> **EXERCISE OBJECTIVE**
Drop every picture. Then return, exactly, the lines from the beginning of the listing below through the one containing "ontient les pièces administratives, le rapport".

----

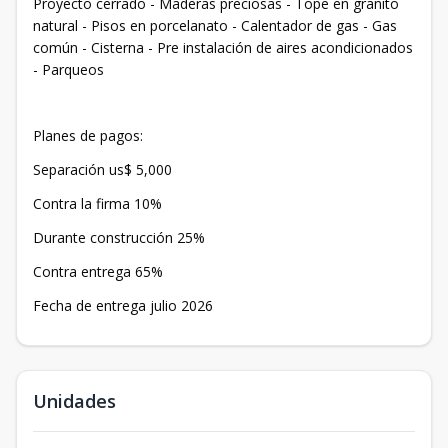
Proyecto cerrado - Maderas preciosas - Tope en granito
natural - Pisos en porcelanato - Calentador de gas - Gas
común - Cisterna - Pre instalación de aires acondicionados
- Parqueos
Planes de pagos:
Separación us$ 5,000
Contra la firma 10%
Durante construcción 25%
Contra entrega 65%
Fecha de entrega julio 2026
Unidades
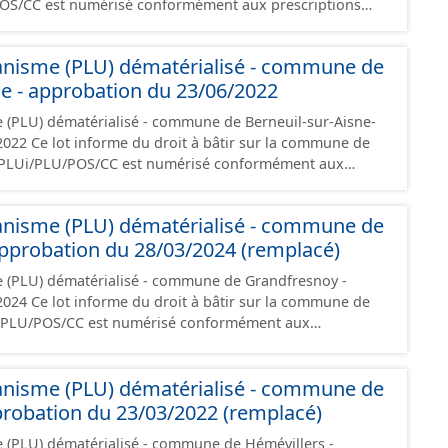
POS/CC est numérisé conformément aux prescriptions
ontient les pièces administratives, le rapport de
le règlement (à l'exception des plans de zonages), les
anisme (PLU) dématérialisé - commune de
ions d'aménagement et les données géographiques.
ne - approbation du 23/06/2022
ée à la création de ces données, il est rappelé que seuls
nt foi et sont opposables d'un point de vue juridique.
 (PLU) dématérialisé - commune de Berneuil-sur-Aisne-
la commune de
e PLUi/PLU/POS/CC est numérisé conformément aux
s du CNIG et contient les pièces administratives, le
, le PADD, le règlement (à l'exception des plans de
anisme (PLU) dématérialisé - commune de
 les orientations d'aménagement et les données
pprobation du 28/03/2024 (remplacé)
documents papier font foi et sont opposables d'un point
e (PLU) dématérialisé - commune de Grandfresnoy -
la commune de
i/PLU/POS/CC est numérisé conformément aux
s du CNIG et contient les pièces administratives, le
, le PADD, le règlement (à l'exception des plans de
anisme (PLU) dématérialisé - commune de
 les orientations d'aménagement et les données
probation du 23/03/2022 (remplacé)
documents papier font foi et sont opposables d'un point
 (PLU) dématérialisé - commune de Hémévillers -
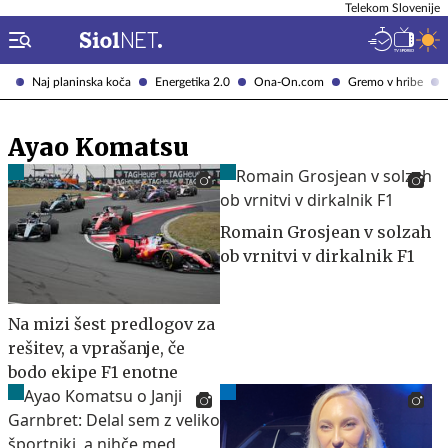
Telekom Slovenije
Naj planinska koča
Energetika 2.0
Ona-On.com
Gremo v hribe
Ayao Komatsu
Romain Grosjean v solzah
ob vrnitvi v dirkalnik F1
Na mizi šest predlogov za
rešitev, a vprašanje, če
bodo ekipe F1 enotne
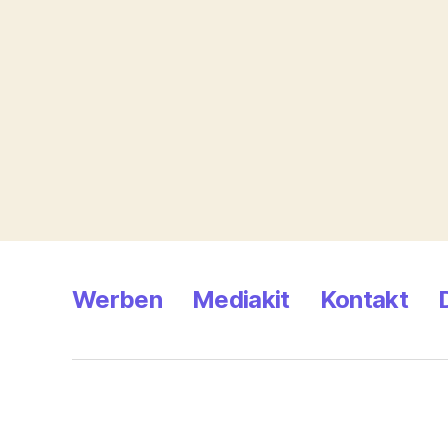
Werben
Mediakit
Kontakt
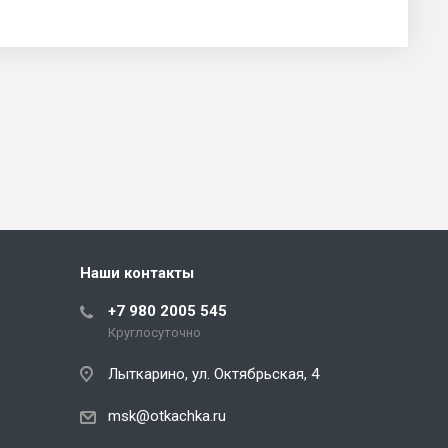
Наши контакты
+7 980 2005 545
Круглосуточно
Лыткарино, ул. Октябрьская, 4
msk@otkachka.ru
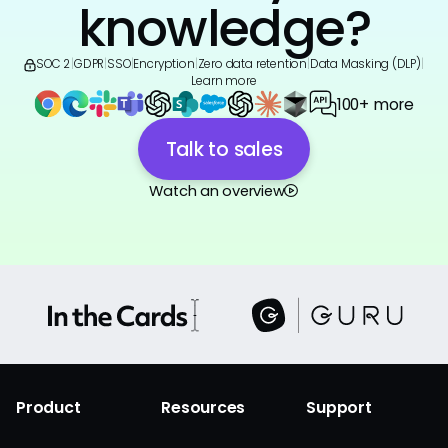
knowledge?
SOC 2
|
GDPR
|
SSO
|
Encryption
|
Zero data retention
|
Data Masking (DLP)
|
Learn more
100+ more
Talk to sales
Watch an overview
Product
Resources
Support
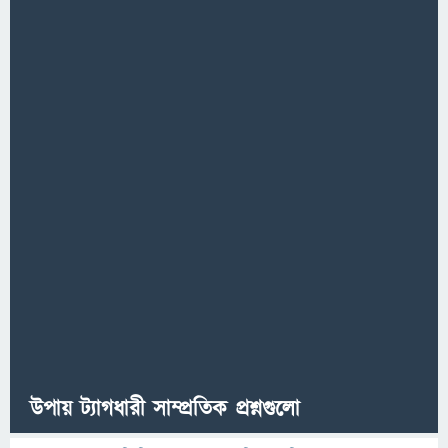
উপায় ট্যাগধারী সাম্প্রতিক প্রশ্নগুলো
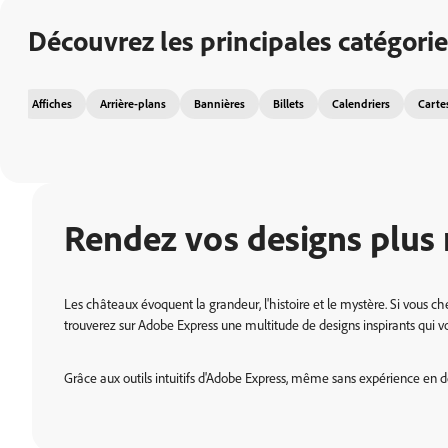
Découvrez les principales catégori
Affiches
Arrière-plans
Bannières
Billets
Calendriers
Carte
Rendez vos designs plus
Les châteaux évoquent la grandeur, l'histoire et le mystère. Si vous 
trouverez sur Adobe Express une multitude de designs inspirants qui vou
Grâce aux outils intuitifs d'Adobe Express, même sans expérience en d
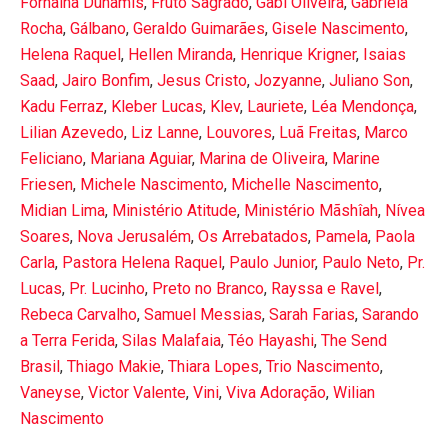
Fornalha Dunamis
,
Fruto Sagrado
,
Gabi Oliveira
,
Gabriela
Rocha
,
Gálbano
,
Geraldo Guimarães
,
Gisele Nascimento
,
Helena Raquel
,
Hellen Miranda
,
Henrique Krigner
,
Isaias
Saad
,
Jairo Bonfim
,
Jesus Cristo
,
Jozyanne
,
Juliano Son
,
Kadu Ferraz
,
Kleber Lucas
,
Klev
,
Lauriete
,
Léa Mendonça
,
Lilian Azevedo
,
Liz Lanne
,
Louvores
,
Luã Freitas
,
Marco
Feliciano
,
Mariana Aguiar
,
Marina de Oliveira
,
Marine
Friesen
,
Michele Nascimento
,
Michelle Nascimento
,
Midian Lima
,
Ministério Atitude
,
Ministério Mãshîah
,
Nívea
Soares
,
Nova Jerusalém
,
Os Arrebatados
,
Pamela
,
Paola
Carla
,
Pastora Helena Raquel
,
Paulo Junior
,
Paulo Neto
,
Pr.
Lucas
,
Pr. Lucinho
,
Preto no Branco
,
Rayssa e Ravel
,
Rebeca Carvalho
,
Samuel Messias
,
Sarah Farias
,
Sarando
a Terra Ferida
,
Silas Malafaia
,
Téo Hayashi
,
The Send
Brasil
,
Thiago Makie
,
Thiara Lopes
,
Trio Nascimento
,
Vaneyse
,
Victor Valente
,
Vini
,
Viva Adoração
,
Wilian
Nascimento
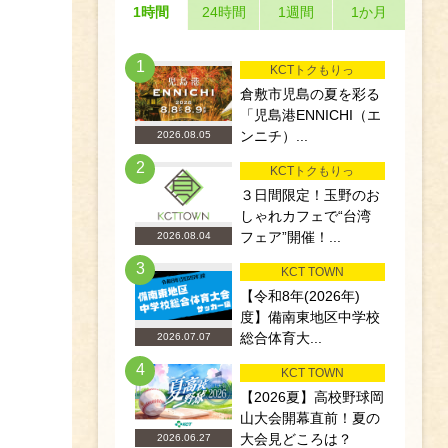
1時間
24時間
1週間
1か月
1
KCTトクもりっ
倉敷市児島の夏を彩る
「児島港ENNICHI（エ
ンニチ）...
2026.08.05
2
KCTトクもりっ
３日間限定！玉野のお
しゃれカフェで“台湾
フェア”開催！...
2026.08.04
3
KCT TOWN
【令和8年(2026年)
度】備南東地区中学校
総合体育大...
2026.07.07
4
KCT TOWN
【2026夏】高校野球岡
山大会開幕直前！夏の
大会見どころは？
2026.06.27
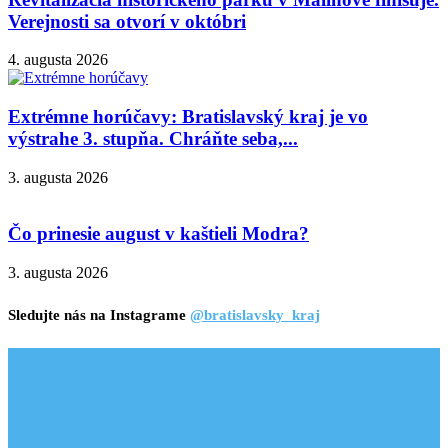
Verejnosti sa otvorí v októbri
4. augusta 2026
Extrémne horúčavy: Bratislavský kraj je vo
výstrahe 3. stupňa. Chráňte seba,...
3. augusta 2026
Čo prinesie august v kaštieli Modra?
3. augusta 2026
Sledujte nás na Instagrame
@bratislavsky_kraj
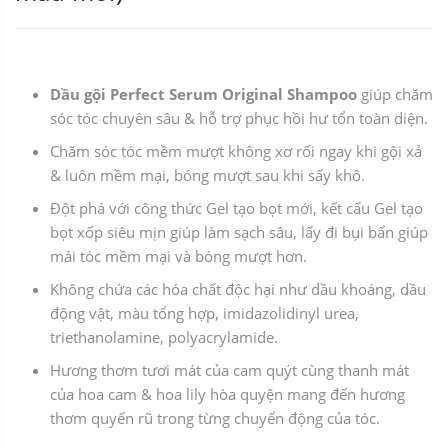
Dầu gội Perfect Serum Original Shampoo
giúp chăm
sóc tóc chuyên sâu & hỗ trợ phục hồi hư tổn toàn diện.
Chăm sóc tóc mềm mượt không xơ rối ngay khi gội xả
& luôn mềm mại, bóng mượt sau khi sấy khô.
Đột phá với công thức Gel tạo bọt mới, kết cấu Gel tạo
bọt xốp siêu mịn giúp làm sạch sâu, lấy đi bụi bẩn giúp
mái tóc mềm mại và bóng mượt hơn.
Không chứa các hóa chất độc hại như dầu khoáng, dầu
động vật, màu tổng hợp, imidazolidinyl urea,
triethanolamine, polyacrylamide.
Hương thơm tươi mát của cam quýt cùng thanh mát
của hoa cam & hoa lily hòa quyện mang đến hương
thơm quyến rũ trong từng chuyển động của tóc.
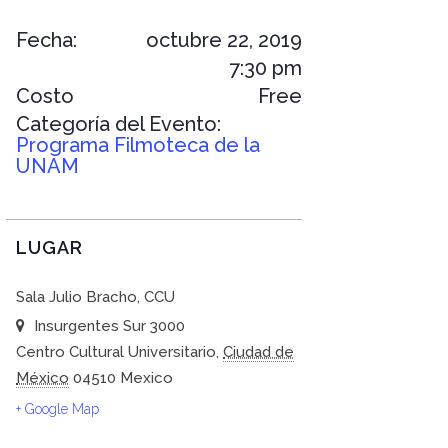
Fecha:
octubre 22, 2019
7:30 pm
Costo
Free
Categoría del Evento:
Programa Filmoteca de la
UNAM
LUGAR
Sala Julio Bracho, CCU
Insurgentes Sur 3000
Centro Cultural Universitario
,
Ciudad de
México
04510
Mexico
+ Google Map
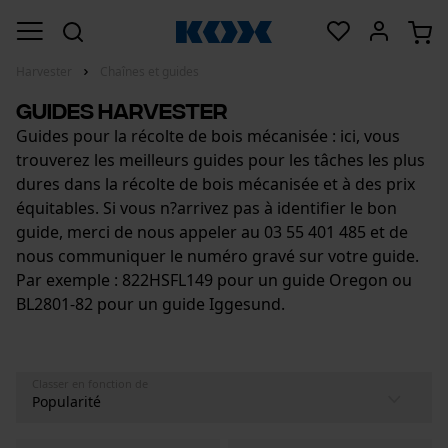
Harvester
Chaînes et guides
Guides harvester
Guides pour la récolte de bois mécanisée : ici, vous
trouverez les meilleurs guides pour les tâches les plus
dures dans la récolte de bois mécanisée et à des prix
équitables. Si vous n?arrivez pas à identifier le bon
guide, merci de nous appeler au 03 55 401 485 et de
nous communiquer le numéro gravé sur votre guide.
Par exemple : 822HSFL149 pour un guide Oregon ou
BL2801-82 pour un guide Iggesund.
Classer en fonction de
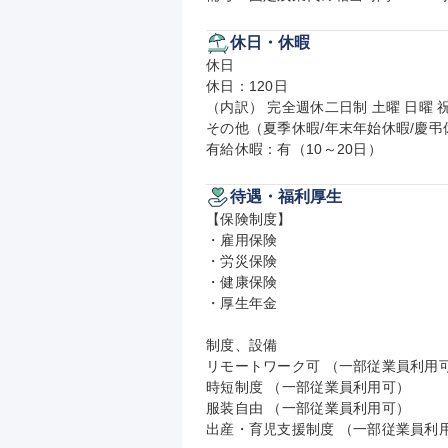
休日・休暇
休日

休日：120日

（内訳） 完全週休二日制 土曜 日曜 祝
その他（夏季休暇/年末年始休暇/慶弔休
有給休暇：有（10～20日）
待遇・福利厚生
【保険制度】

・雇用保険

・労災保険

・健康保険

・厚生年金

制度、設備

リモートワーク可 （一部従業員利用可
時短制度 （一部従業員利用可）

服装自由 （一部従業員利用可）

出産・育児支援制度 （一部従業員利用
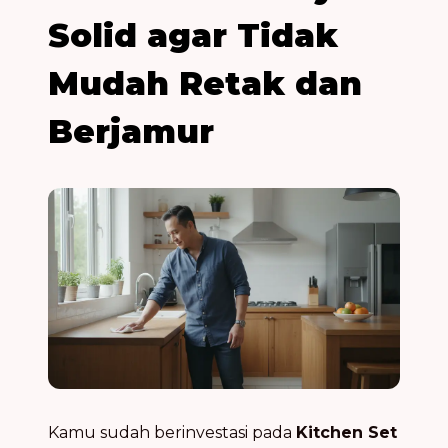
Solid agar Tidak
Mudah Retak dan
Berjamur
Kamu sudah berinvestasi pada
Kitchen Set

----

> **EXERCISE RESULT**
Proyecto cerrado - Maderas preciosas - Tope en granito
natural - Pisos en porcelanato - Calentador de gas - Gas
común - Cisterna - Pre instalación de aires acondicionados
- Parqueos
Planes de pagos:
Separación us$ 5,000
Contra la firma 10%
Durante construcción 25%
Contra entrega 65%
Fecha de entrega julio 2026
Unidades
POS/CC est numérisé conformément aux prescriptions
ontient les pièces administratives, le rapport de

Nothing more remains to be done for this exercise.